Il 14 maggio 1971, un’eruzione alla base del Cratere Centrale produsse un grosso pit a quota 3000, una specie di valvola di sfogo, che nel corso del tempo divenne un vero e proprio cratere, il Cratere Sud-Est, il più giovane e più attivo dei crateri negli ultimi decenni. In quell’estate il SEC divenne protagonista di una spettacolare emissione di gas grigiastri e cenere ad alta pressione, esplosioni stomboliane, fontane di lava. Nel 1978 avvenne la seconda fase, cui seguì una terza  nello stesso anno caratterizzata da un’intensa attivitá esplosiva. Nel 1979 si innalzò dal cratere una violenta fontana di lava alta 500 metri e un fiume magmatico cominciò a scorrere lungo la Valle del Bove. Nuove esplosioni stromboliane si registrarono nel  1984, nel 1985 e nel 1986: emissioni laviche, nuovi pit, lanci di scorie dalla bocca soffiante, emissione di gas ritmici misti a cenere di colore rossastro. Nel 1989 avviene forse uno degli eventi più spettacolari quando dal SEC si innalza una colonna di cenere a forma di fungo ma fu il 1990 l’anno del vero show del nuovo cratere: una potente esplosione iniziale, il 5 gennaio, annunciò l’inizio di un nuovo ciclo, forse quello più violento della storia recente dell’Etna, 23 milioni di metri cubi di materiale piroclastico spinti dal vento fino alle isole Eolie. Da qui nacque il cono ben visibile oggi. Nel 1997 la lava cominciò a traboccare nuovamente dal SEC ma è nel 1998 che la crescita del cratere diventa incredibilmente stupefacente: dal 1998 al 2000 il cratere acquista quasi 100 metri di altezza in seguito ai potenti getti alti quasi 1200 metri. Vennero ritrovati pezzi di 5 cm a 10 km di distanza, materiale che oggi rappresenta un formidabile concime per il territorio alle pendici del vulcano.
Castelli di lava
Tra il 1996 ed il 2001, il SEC divenne incredibilmente irriconoscibile: quella specie di enorme gobba formatasi tra il 1989 ed il 1990 si è evoluta in un grande e simmetrico cono di 300 metri circa, che dista circa 20 metri dal punto più alto dell’Etna.

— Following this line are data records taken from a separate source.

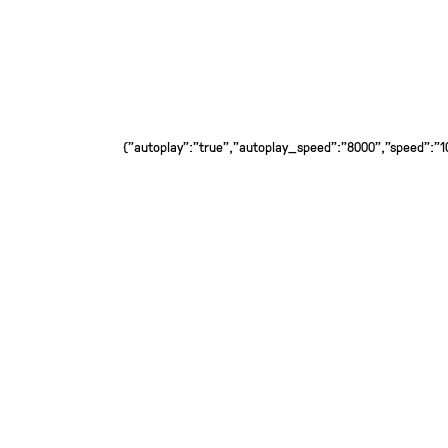
{"autoplay":"true","autoplay_speed":"8000","speed":"100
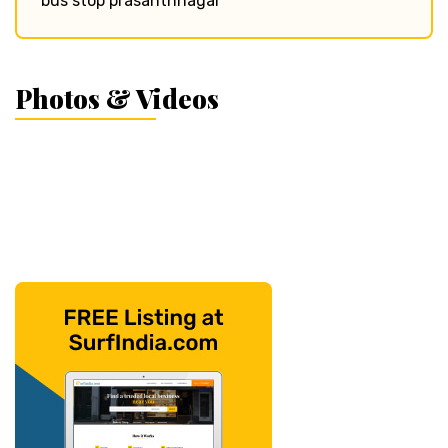
bus stop prasanthnagar
Photos & Videos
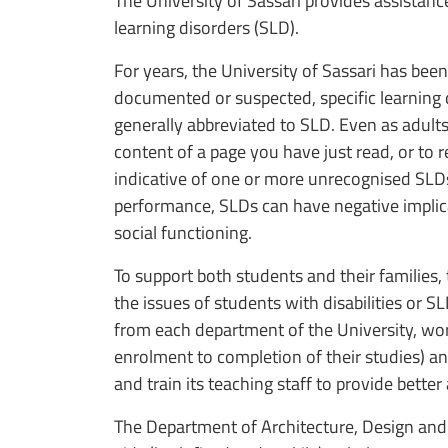
The University of Sassari provides assistance
learning disorders (SLD).
For years, the University of Sassari has been
documented or suspected, specific learning d
generally abbreviated to SLD. Even as adults, 
content of a page you have just read, or to 
indicative of one or more unrecognised SLDs
performance, SLDs can have negative implica
social functioning.
To support both students and their families,
the issues of students with disabilities or
from each department of the University, wor
enrolment to completion of their studies) an
and train its teaching staff to provide bette
The Department of Architecture, Design and 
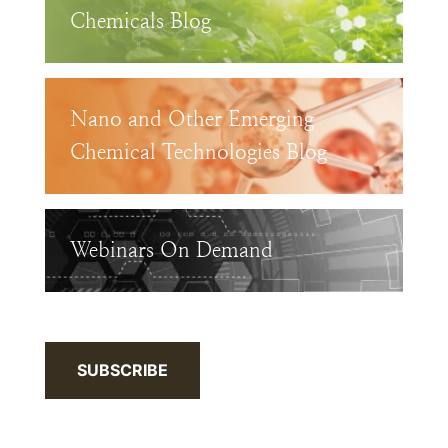
Chemicals Blog
Nano and Other Emerging
Chemical Technologies Blog
Webinars On Demand
SUBSCRIBE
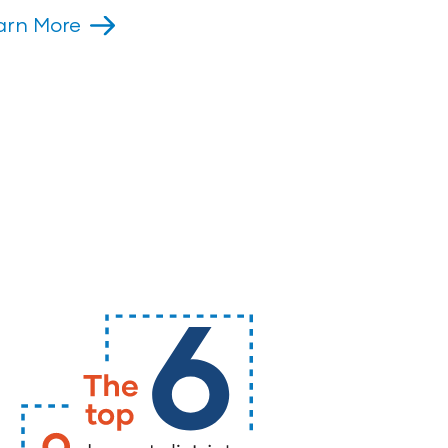
arn More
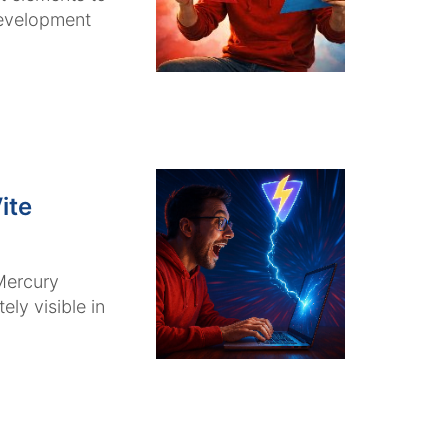
development
ite
Mercury
ly visible in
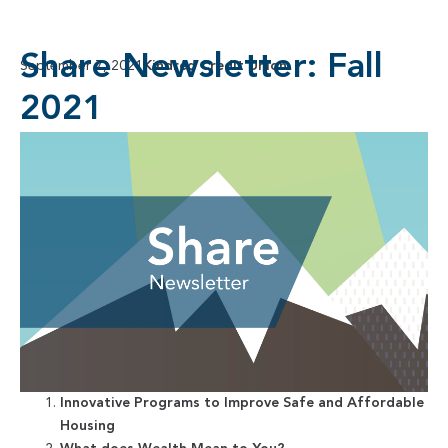
Share Newsletter: Fall
September 7, 2021
Kindred Credit Union
2021
Innovative Programs to Improve Safe and Affordable
Housing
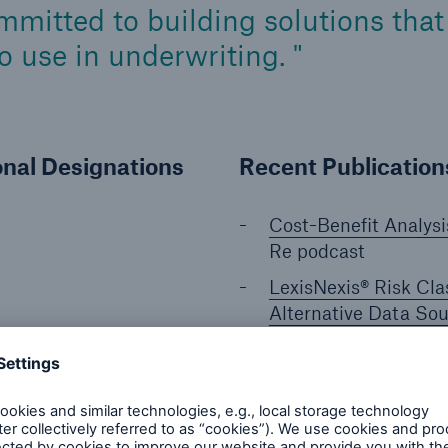
mitted to building solutions that 
to use in underwriting.
onal Designations
Recent Publicatio
Cost-Benefit Analysi
Re podcast
LexisNexis® Risk Clas
Alternative Data So
Stratifying Mortalit
by Wearable Sensor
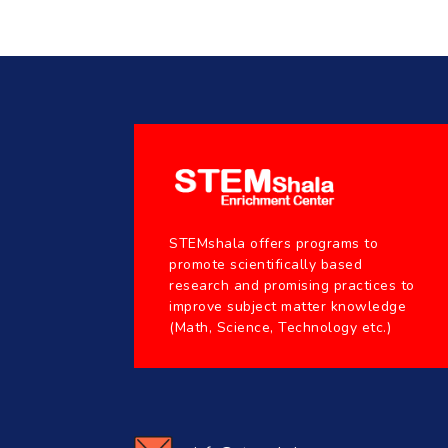
STEMshala offers programs to
promote scientifically based
research and promising practices to
improve subject matter knowledge
(Math, Science, Technology etc.)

Dal 2000 in poi, quasi ogni anno vennero registrate attività vulcaniche attorno o dentro il nostro cratere, più o meno violente. Nel 2006 il SEC regalò agli osservatori una delle giornate più spettacolari degli ultimi anni. Con l’eruzione del 2007, il cono imponente del SEC non ha più dato segni di vita: tornerà a dare spettacolo nel 2011 ma da un nuovo arrivato, il NSEC, il Nuovo Cratere di Sud-Est.